Home Server Monitoring with Grafana and Prometheus

You don't know your server until you monitor it. CPU spikes, memory leaks, storage approaching capacity—these problems announce themselves through crashes if you don't have visibility. Grafana and Prometheus provide the monitoring foundation that scales from single-server homelabs to multi-machine installations.

The Prometheus Data Model

Prometheus collects time-series metrics: numerical values labeled with key-value pairs, sampled at intervals. A typical metric like node_memory_MemAvailable_bytes tells you available memory with timestamp. Queries can filter by labels (instance="server1"), aggregate across dimensions (sum by (job) (rate(http_requests_total[5m]))), and compute rates over time.

The data model is simple but powerful. Prometheus scrapes targets at configured intervals, stores the metrics locally, and provides a query language (PromQL) for analysis. Retention is typically 15-30 days for home use—long enough to spot trends without consuming excessive storage.

Node Exporter: System Metrics

The Prometheus node_exporter exposes the system metrics that matter: CPU, memory, disk, network, and kernel statistics. Running node_exporter on every server you want to monitor provides a consistent metrics interface regardless of the underlying OS.

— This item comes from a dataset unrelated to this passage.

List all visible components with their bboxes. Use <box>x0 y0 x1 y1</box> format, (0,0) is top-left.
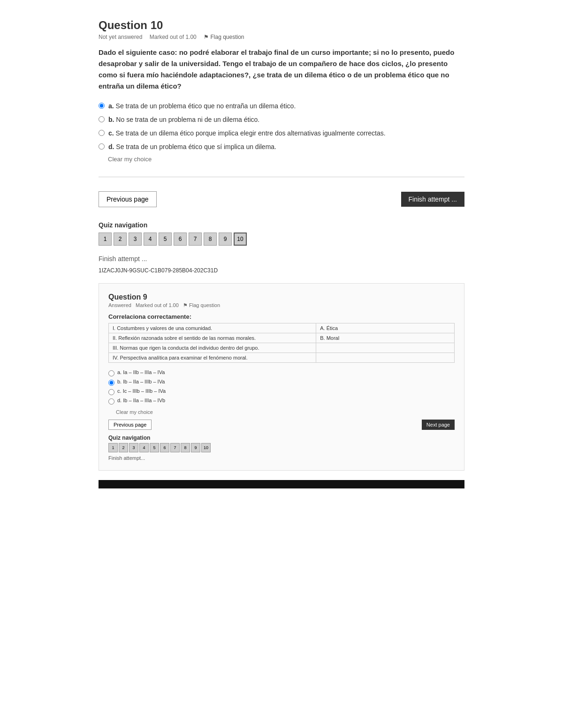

The key metrics for home servers:

node_cpu_seconds_total — CPU time consumed by mode (user, system, idle)
node_memory_MemAvailable_bytes — available memory
node_filesystem_avail_bytes — available filesystem space
node_disk_io_time_seconds_total — disk I/O utilization

Docker Metrics

Docker exposes metrics through the metrics endpoint (enabled in daemon.json). The cAdvisor container collects Docker-specific metrics: container CPU, memory, network, and filesystem usage. Prometheus scrapes these alongside node_exporter metrics, giving you visibility into both system and application layers.

The container_memory_usage_bytes metric tracks per-container memory, useful for identifying containers that are consuming excessive resources. Combined with service labels, you can aggregate costs across all containers belonging to a particular application.

Grafana Dashboards

Grafana provides the visualization layer. The Node Exporter Full dashboard (ID 1860) is the standard starting point—a comprehensive view of system metrics with gauges, graphs, and tables covering all the important numbers. Import it, point it at your Prometheus data source, and you have immediate visibility.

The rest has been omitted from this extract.